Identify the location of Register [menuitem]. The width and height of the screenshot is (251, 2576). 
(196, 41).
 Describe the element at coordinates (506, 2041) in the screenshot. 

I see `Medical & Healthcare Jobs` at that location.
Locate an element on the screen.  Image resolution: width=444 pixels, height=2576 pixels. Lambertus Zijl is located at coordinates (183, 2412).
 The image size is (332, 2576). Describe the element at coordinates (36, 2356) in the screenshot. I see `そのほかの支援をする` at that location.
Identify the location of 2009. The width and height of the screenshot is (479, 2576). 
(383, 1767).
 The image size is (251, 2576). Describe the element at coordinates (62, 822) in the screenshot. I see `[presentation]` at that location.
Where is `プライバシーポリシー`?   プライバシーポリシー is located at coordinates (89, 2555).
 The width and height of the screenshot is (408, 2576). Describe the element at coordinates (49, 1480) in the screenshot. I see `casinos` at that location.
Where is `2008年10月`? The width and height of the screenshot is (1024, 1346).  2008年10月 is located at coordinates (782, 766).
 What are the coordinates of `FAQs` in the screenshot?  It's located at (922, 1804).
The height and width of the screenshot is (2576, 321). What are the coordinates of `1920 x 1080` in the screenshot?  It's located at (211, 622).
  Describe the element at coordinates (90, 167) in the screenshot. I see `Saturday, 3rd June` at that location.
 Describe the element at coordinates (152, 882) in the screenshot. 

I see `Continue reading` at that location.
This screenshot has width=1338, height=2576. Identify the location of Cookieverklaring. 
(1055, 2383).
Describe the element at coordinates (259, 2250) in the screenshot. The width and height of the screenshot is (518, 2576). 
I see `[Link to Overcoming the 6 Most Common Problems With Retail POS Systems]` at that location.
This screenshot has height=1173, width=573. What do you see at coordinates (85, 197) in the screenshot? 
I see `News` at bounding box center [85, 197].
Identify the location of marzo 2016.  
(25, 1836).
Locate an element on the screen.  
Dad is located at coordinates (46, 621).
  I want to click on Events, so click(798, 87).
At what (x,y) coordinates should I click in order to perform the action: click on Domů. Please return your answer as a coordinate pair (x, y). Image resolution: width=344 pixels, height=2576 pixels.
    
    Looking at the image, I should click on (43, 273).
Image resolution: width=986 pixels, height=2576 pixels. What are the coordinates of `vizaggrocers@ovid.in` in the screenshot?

**Exercise brief:** Write out exactly the lines that begin at the one containing "This screenshot has width=1338, height=2576." and continue through the last line of the data, and only those.

**Exercise output:**
This screenshot has width=1338, height=2576. Identify the location of Cookieverklaring. 
(1055, 2383).
Describe the element at coordinates (259, 2250) in the screenshot. The width and height of the screenshot is (518, 2576). 
I see `[Link to Overcoming the 6 Most Common Problems With Retail POS Systems]` at that location.
This screenshot has height=1173, width=573. What do you see at coordinates (85, 197) in the screenshot? 
I see `News` at bounding box center [85, 197].
Identify the location of marzo 2016.  
(25, 1836).
Locate an element on the screen.  
Dad is located at coordinates (46, 621).
  I want to click on Events, so click(798, 87).
At what (x,y) coordinates should I click in order to perform the action: click on Domů. Please return your answer as a coordinate pair (x, y). Image resolution: width=344 pixels, height=2576 pixels.
    
    Looking at the image, I should click on (43, 273).
Image resolution: width=986 pixels, height=2576 pixels. What are the coordinates of `vizaggrocers@ovid.in` in the screenshot?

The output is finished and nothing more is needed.